Performance  

 Introduction
• Overview of GO!
• Performance    
• Publications
• The GO! Team
• Current Projects
• Download GO! 

Go! Component-based Operating System

Performance Results*

This page gives results of performance experiments performed on Go! There are three types of experiments documented here: temporal performance, space requirements and stability. Temporal performance measures the time taken to perform various operations. Space requirements document how much memory various components and operations require. Stability is measured by a `stress test', designed to load the system heavily, with the intention of exposing any bugs.

Temporal Performance is measured using two sets of results: best-case and worst-case. The best-case results measure the time taken when all memory references hit the level 1 cache and branches are in the `Branch Target Buffer' (that is, branch-prediction works). Worst-case measurements are made immediately after the cache and branch-target-buffers have been flushed. No average-case timings are given, because what exactly constitutes the average case depends on Go!'s use. Assuming high cache hit rates and branch prediction success, the best-case can be assumed to be the average case.

All experiments were conducted on an Intel Pentium P54C running at 90 MHz, with 32 MB of 90 ns EDO DRAM. The P54C uses 8K two-way set-associative caches for both code and data. All results are in machine cycles, measured using the Pentium's rdtsc instruction.

Go! Compared to Other OSs

Go! is extremely quick. The table below compares the times of different OSs to perform round-trip null-RPCs and one-way domain transfers (or IPC message transmission).

OS Architecture Null- RPC Domain Transfer
BSD Pentium 55,000 13,000
Mach 2.5 MIPS 3,000 1,600
Spring SparcStation 2 - 880
L4 Pentium 665 121
Pebble MIPS - 114
Go!

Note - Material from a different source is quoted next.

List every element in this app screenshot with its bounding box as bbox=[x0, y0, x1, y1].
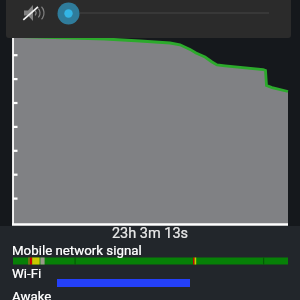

Pentium 73 29

Detailed ORB Performance

Perhaps the most important measurement is the `null-RPC time': the time taken to call a method on a server component that takes no inputs, performs no work and produces no outputs.

There are several ways a client may call a method on a server. Recall that the xfer operation is one-way only, hence the xfer experiment measures only the time to xfer to a method on another component, not to return.

Best-case timings use a hot cache and branch-prediction buffers (i.e. the experiments are run in a tight loop, and the times averaged). The worst-case experiments ensure that the cache and branch-target buffers are cold by flushing them immediately before timings are taken. No average-case timings are given, because what exactly constitutes the average-case depends on Go!'s use; assuming high cache hit rates and branch prediction success, the best-case can be assumed to be the average case.

call, f-call and t-call measure round-trip, intra-machine, null-RPC. That is, the result is the time taken to call a method on another component and return from it. The callee component's method does nothing except return. xfer does not return, so the xfer experiments measure the time taken for a one-way trip (the time between issuing the xfer and arriving at the target component).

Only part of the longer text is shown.